Multi-Master Logical Replication - Mailing list pgsql-hackers

From Peter Smith
Subject Multi-Master Logical Replication
Date
Msg-id CAHut+PuwRAoWY9pz=Eubps3ooQCOBFiYPU9Yi=VB-U+yORU7OA@mail.gmail.com
Whole thread Raw
Responses Re: Multi-Master Logical Replication  (Laurenz Albe <laurenz.albe@cybertec.at>)
Re: Multi-Master Logical Replication  (vignesh C <vignesh21@gmail.com>)
Re: Multi-Master Logical Replication  (Bharath Rupireddy <bharath.rupireddyforpostgres@gmail.com>)
List pgsql-hackers
MULTI-MASTER LOGICAL REPLICATION

1.0 BACKGROUND

Let’s assume that a user wishes to set up a multi-master environment
so that a set of PostgreSQL instances (nodes) use logical replication
to share tables with every other node in the set.

We define this as a multi-master logical replication (MMLR) node-set.

<please refer to the attached node-set diagram>

1.1 ADVANTAGES OF MMLR

- Increases write scalability (e.g., all nodes can write arbitrary data).
- Allows load balancing
- Allows rolling updates of nodes (e.g., logical replication works
between different major versions of PostgreSQL).
- Improves the availability of the system (e.g., no single point of failure)
- Improves performance (e.g., lower latencies for geographically local nodes)

2.0 MMLR AND POSTGRESQL

It is already possible to configure a kind of MMLR set in PostgreSQL
15 using PUB/SUB, but it is very restrictive because it can only work
when no two nodes operate on the same table. This is because when two
nodes try to share the same table then there becomes a circular
recursive problem where Node1 replicates data to Node2 which is then
replicated back to Node1 and so on.

To prevent the circular recursive problem Vignesh is developing a
patch [1] that introduces new SUBSCRIPTION options "local_only" (for
publishing only data originating at the publisher node) and
"copy_data=force". Using this patch, we have created a script [2]
demonstrating how to set up all the above multi-node examples. An
overview of the necessary steps is given in the next section.

2.1 STEPS – Adding a new node N to an existing node-set

step 1. Prerequisites – Apply Vignesh’s patch [1]. All nodes in the
set must be visible to each other by a known CONNECTION. All shared
tables must already be defined on all nodes.
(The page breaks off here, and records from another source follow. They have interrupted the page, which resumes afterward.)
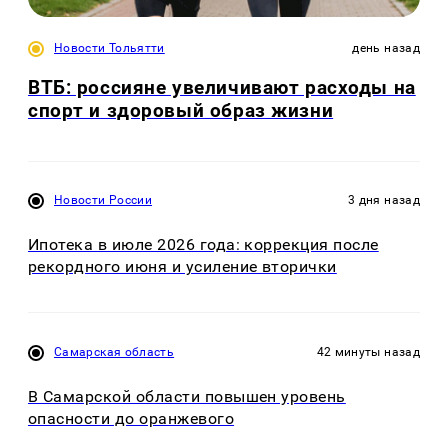
Новости Тольятти
день назад
ВТБ: россияне увеличивают расходы на
спорт и здоровый образ жизни
Новости России
3 дня назад
Ипотека в июле 2026 года: коррекция после
рекордного июня и усиление вторички
Самарская область
42 минуты назад
В Самарской области повышен уровень
опасности до оранжевого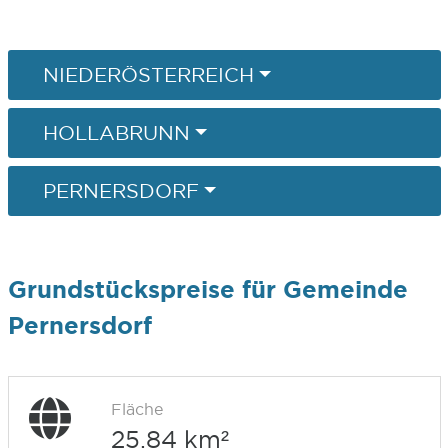
NIEDERÖSTERREICH
HOLLABRUNN
PERNERSDORF
Grundstückspreise für Gemeinde
Pernersdorf
Fläche
25,84 km²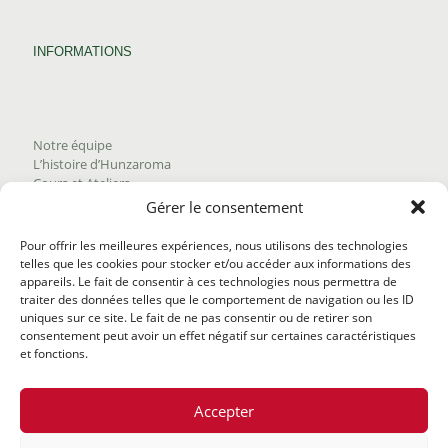
INFORMATIONS
Notre équipe
L’histoire d’Hunzaroma
Cours et Ateliers
Blogue
Gérer le consentement
Nous joindre
Trouver nos produits
Pour offrir les meilleures expériences, nous utilisons des technologies
Politique de frais d'envoi
telles que les cookies pour stocker et/ou accéder aux informations des
Termes et conditions
appareils. Le fait de consentir à ces technologies nous permettra de
Politique de remboursement
traiter des données telles que le comportement de navigation ou les ID
uniques sur ce site. Le fait de ne pas consentir ou de retirer son
consentement peut avoir un effet négatif sur certaines caractéristiques
et fonctions.
Accepter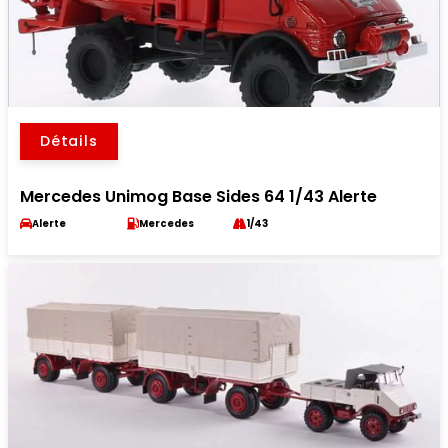
Détails
Mercedes Unimog Base Sides 64 1/43 Alerte
Alerte
Mercedes
1/43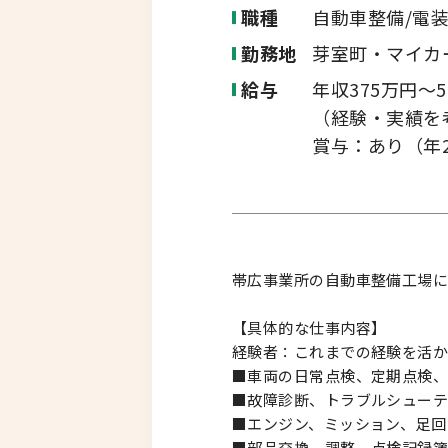
職種
自動車整備/電
勤務地
芽室町・マイカ
給与
年収375万円～5
（経験・実績を
賞与：あり（年2回
帯広事業所の自動車整備工場に
【具体的な仕事内容】
経験者：これまでの経験を活か
■車両の日常点検、定期点検
■故障診断、トラブルシューテ
■エンジン、ミッション、足回
■部品交換、調整、点検記録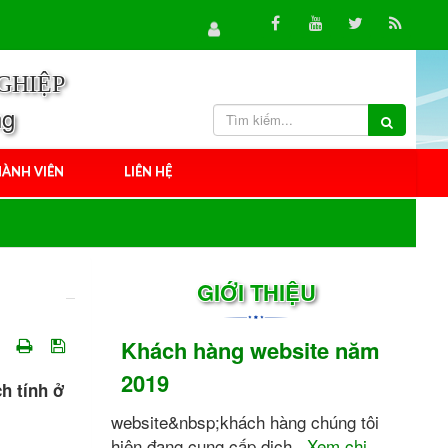
GHIỆP
ng
ÀNH VIÊN
LIÊN HỆ
GIỚI THIỆU
Khách hàng website năm
2019
h tính ở
website&nbsp;khách hàng chúng tôi
hiện đang cung cấp dịch...
Xem chi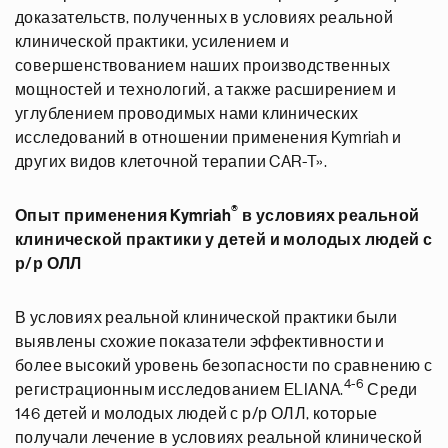
доказательств, полученных в условиях реальной
клинической практики, усилением и
совершенствованием наших производственных
мощностей и технологий, а также расширением и
углублением проводимых нами клинических
исследований в отношении применения Kymriah и
других видов клеточной терапии CAR-T».
®
Опыт применения Kymriah
в условиях реальной
клинической практики у детей и молодых людей с
р/р ОЛЛ
В условиях реальной клинической практики были
выявлены схожие показатели эффективности и
более высокий уровень безопасности по сравнению с
4-6
регистрационным исследованием ELIANA.
Среди
146 детей и молодых людей с р/р ОЛЛ, которые
получали лечение в условиях реальной клинической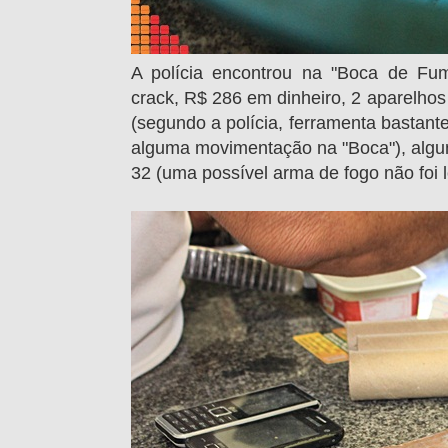
A polícia encontrou na
"Boca de Fum
crack,
R$ 286 em dinheiro, 2 aparelhos c
(segundo a polícia, ferramenta bastante
alguma movimentação na "Boca"), alguns
32 (uma possível arma de fogo não foi l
step 2. On node N do CREATE PUBLICATION pub_N FOR ALL TABLES

step 3. All other nodes then CREATE SUBSCRIPTION to PUBLICATION pub_N
with "local_only=on, copy_data=on" (this will replicate initial data
from the node N tables to every other node).

step 4. On node N, temporarily ALTER PUBLICATION pub_N to prevent
replication of 'truncate', then TRUNCATE all tables of node N, then
re-allow replication of 'truncate'.

step 5. On node N do CREATE SUBSCRIPTION to the publications of all
other nodes in the set
5a. Specify "local_only=on, copy_data=force" for exactly one of the
subscriptions  (this will make the node N tables now have the same
data as the other nodes)
5b. Specify "local_only=on, copy_data=off" for all other subscriptions.

step 6. Result - Now changes to any table on any node should be
replicated to every other node in the set.

Note: Steps 4 and 5 need to be done within the same transaction to
avoid loss of data in case of some command failure. (Because we can't
perform create subscription in a transaction, we need to create the
subscription in a disabled mode first and then enable it in the
transaction).

2.2 DIFFICULTIES

Notice that it becomes increasingly complex to configure MMLR manually
as the number of nodes in the set increases. There are also some
difficulties such as
- dealing with initial table data
- coordinating the timing to avoid concurrent updates
- getting the SUBSCRIPTION options for copy_data exactly right.

3.0 PROPOSAL

To make the MMLR setup simpler, we propose to create a new API that
will hide all the step details and remove the burden on the user to
get it right without mistakes.

3.1 MOTIVATION
- MMLR (sharing the same tables) is not currently possible
- Vignesh's patch [1] makes MMLR possible, but the manual setup is
still quite difficult
- An MMLR implementation can solve the timing problems (e.g., using
Database Locking)

3.2 API

Preferably the API would be implemented as new SQL functions in
PostgreSQL core, however, implementation using a contrib module or
some new SQL syntax may also be possible.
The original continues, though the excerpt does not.